Which is why it’s never been so important to question if always being on, available and up to date is actually normal, and above all, if it’s healthy and sustainable.
Because now more than ever, the lines have become indistinguishably blurred.
This becomes terrifyingly evident when we pay attention to the statistics, where we can see staggering rises in anxiety, burn-out, depression and suicide, which is a clear indicator that our deep-rooted psychological mechanisms aren’t evolving as quickly as the world around us.
The problem is that our cultural norms and societal expectations have shaped a distorted
perception of what it truly means to be healthy, connected, and alive. And after years of adapting to ever-increasing demands, many of us have come to accept the negative symptoms of doing so as “normal”.
I’m talking about the undercurrent of anxiety, feeling constantly on edge, chronic fatigue, poor focus and the irritability and absence with your loved ones…the list goes on.
I have a lot of clients judging, and even punishing themselves for their bodies failing them, because they have accepted the relentless demands as their norm. And when they aren’t being able to keep up, their baseline has shifted to thinking that there must be something wrong with them.
To challenge their thoughts I often share this quote from viktor frankl; “An abnormal reaction to an abnormal situation is normal behavior.’ To help them see that their behaviour and the response of their bodies, may actually be a normal response.
And as noted by MD and author Gabor Mate, the notion of normalcy is not established by what is beneficial for people, but by what is required of them to sustain our cultural status quo.
Basically, these self-sabotating behaviours are currently being positively reinforced as what is expected of high-impact individuals, such as yourself, Daniel.
The reality is that, from a standpoint of human evolution and our fundamental needs, our current way of living that we pursue is neither normal nor healthy, and ultimately limiting our potential and profoundly impacting our health and vitality.
I can’t stress it enough, but in order to protect ourselves, we need to come back to the understanding of who we are as human beings, and what we need on a deep psychological level in order to thrive and flourish.
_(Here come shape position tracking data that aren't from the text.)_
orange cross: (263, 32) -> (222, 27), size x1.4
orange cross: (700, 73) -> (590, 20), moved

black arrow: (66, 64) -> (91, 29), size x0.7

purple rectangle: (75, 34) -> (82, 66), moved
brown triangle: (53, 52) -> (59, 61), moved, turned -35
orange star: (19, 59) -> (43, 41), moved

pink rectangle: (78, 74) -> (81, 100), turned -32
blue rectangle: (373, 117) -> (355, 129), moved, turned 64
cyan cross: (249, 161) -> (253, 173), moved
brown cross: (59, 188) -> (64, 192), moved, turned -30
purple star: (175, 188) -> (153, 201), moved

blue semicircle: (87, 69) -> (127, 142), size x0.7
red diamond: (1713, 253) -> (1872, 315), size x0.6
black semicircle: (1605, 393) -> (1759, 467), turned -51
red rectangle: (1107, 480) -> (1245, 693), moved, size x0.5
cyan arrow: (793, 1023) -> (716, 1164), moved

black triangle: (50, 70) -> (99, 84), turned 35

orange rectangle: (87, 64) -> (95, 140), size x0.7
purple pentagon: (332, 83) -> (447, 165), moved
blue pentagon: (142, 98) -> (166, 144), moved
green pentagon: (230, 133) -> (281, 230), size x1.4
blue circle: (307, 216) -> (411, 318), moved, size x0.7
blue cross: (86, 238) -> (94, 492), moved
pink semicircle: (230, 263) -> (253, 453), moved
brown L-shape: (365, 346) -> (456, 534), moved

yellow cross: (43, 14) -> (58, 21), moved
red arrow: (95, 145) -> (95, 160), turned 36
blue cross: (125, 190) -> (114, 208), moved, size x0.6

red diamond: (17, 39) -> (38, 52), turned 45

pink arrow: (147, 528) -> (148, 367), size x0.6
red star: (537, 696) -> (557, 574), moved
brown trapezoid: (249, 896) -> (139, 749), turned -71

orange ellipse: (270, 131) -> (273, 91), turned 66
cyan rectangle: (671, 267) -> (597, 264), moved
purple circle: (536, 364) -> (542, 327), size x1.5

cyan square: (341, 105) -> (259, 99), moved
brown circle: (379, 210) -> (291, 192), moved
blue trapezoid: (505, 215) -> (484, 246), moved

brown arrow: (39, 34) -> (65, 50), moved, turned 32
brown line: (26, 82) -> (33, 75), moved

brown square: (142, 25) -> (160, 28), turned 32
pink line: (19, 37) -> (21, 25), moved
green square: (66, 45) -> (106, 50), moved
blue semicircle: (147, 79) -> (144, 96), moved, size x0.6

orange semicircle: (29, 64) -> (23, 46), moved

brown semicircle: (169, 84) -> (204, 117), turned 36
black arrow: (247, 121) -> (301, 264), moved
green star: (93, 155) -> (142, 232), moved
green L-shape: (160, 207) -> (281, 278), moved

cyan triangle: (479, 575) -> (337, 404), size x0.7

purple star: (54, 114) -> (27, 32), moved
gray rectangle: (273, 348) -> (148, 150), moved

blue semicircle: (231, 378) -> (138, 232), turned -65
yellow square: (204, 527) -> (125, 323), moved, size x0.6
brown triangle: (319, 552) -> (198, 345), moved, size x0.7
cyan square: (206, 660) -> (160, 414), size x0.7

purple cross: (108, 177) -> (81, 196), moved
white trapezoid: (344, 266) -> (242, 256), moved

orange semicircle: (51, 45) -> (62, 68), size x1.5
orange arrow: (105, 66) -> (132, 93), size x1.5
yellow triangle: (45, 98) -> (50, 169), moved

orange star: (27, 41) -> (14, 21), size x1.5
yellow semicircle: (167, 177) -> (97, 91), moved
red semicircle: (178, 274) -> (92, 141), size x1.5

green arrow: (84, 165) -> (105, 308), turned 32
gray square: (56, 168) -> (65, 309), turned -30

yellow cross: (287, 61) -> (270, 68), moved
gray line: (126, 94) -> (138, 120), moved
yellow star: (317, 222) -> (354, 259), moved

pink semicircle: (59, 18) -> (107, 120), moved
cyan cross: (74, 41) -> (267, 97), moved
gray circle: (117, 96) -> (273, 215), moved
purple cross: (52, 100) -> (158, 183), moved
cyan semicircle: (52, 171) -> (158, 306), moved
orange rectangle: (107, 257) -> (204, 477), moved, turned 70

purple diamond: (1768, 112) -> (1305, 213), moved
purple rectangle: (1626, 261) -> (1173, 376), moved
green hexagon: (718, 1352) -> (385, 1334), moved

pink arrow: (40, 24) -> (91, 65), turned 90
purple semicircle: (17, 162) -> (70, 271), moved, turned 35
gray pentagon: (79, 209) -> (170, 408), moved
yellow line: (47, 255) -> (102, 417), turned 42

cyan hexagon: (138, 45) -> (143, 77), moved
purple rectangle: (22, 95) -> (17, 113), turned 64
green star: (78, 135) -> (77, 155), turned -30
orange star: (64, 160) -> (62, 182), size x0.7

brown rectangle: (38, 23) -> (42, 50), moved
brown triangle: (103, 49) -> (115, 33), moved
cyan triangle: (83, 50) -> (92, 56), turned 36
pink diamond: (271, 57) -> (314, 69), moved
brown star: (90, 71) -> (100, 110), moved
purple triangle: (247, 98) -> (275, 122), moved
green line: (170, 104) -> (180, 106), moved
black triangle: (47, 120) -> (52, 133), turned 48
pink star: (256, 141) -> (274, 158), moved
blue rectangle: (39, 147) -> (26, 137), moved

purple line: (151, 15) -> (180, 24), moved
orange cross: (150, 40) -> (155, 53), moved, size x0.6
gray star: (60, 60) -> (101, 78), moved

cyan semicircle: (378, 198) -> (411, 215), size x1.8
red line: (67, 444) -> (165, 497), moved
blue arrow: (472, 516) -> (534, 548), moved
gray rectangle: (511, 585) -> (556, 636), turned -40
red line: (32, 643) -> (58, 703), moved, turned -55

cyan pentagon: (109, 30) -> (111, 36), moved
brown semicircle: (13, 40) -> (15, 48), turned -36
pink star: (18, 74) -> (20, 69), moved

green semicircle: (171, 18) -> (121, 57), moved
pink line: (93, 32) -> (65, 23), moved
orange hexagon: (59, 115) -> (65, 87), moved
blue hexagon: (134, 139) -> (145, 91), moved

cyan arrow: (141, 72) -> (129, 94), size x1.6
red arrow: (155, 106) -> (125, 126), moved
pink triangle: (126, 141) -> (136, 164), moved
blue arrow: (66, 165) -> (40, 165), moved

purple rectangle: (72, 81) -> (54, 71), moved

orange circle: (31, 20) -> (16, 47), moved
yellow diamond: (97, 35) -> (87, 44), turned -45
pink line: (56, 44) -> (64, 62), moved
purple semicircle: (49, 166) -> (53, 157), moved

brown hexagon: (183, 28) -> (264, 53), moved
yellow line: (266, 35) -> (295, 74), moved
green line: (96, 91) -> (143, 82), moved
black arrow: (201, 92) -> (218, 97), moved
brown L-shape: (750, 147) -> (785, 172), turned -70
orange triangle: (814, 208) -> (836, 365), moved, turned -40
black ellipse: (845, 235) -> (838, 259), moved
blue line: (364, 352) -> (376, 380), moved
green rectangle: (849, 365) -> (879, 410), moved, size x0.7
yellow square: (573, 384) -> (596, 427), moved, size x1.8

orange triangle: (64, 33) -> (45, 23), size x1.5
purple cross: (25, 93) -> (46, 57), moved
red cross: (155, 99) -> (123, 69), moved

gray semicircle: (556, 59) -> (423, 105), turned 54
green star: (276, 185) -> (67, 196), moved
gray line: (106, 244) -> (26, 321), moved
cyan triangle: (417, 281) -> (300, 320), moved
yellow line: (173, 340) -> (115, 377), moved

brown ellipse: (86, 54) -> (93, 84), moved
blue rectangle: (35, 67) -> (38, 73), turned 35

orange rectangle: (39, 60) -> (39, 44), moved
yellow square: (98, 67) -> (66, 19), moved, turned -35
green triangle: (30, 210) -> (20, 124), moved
We need to learn that our free time is not synonymous with our availability and that digital interaction can’t and will not fulfil our basic psychological needs.
And one of the most effective ways to break free from this norm is through becoming self-led — the ultimate goal of personal growth and development.
It means you no longer have your emotions governed by outside forces or your actions dictated by someone else’s expectations.
You know who you are outside the lines of what is and isn’t right according to the unspoken rules of today’s conformist culture, and you are empowered to guide yourself towards your highest aims, potential, capabilities and purpose.
Which is an absolutely essential mindset to adopt to be able to discern when you need to become more resilient and push through, or have reached your limit and need to rest.
So, I wanted to leave you with a question:
Is there really something wrong with you? Or are the behaviours and symptoms you experience a normal response to an abnormal situation?
Instead of beating yourself up and thinking that there’s something wrong with you, consider this: perhaps your body is begging you to listen.
Perhaps they’re reminders that you — and your nervous system — are deserving of some much-needed rest & recovery.
Give yourself permission to disconnect, to recharge and to do the things that fill your cup.
Try it; you might find that there’s nothing wrong with you at all — learning to embrace nuances like these is key.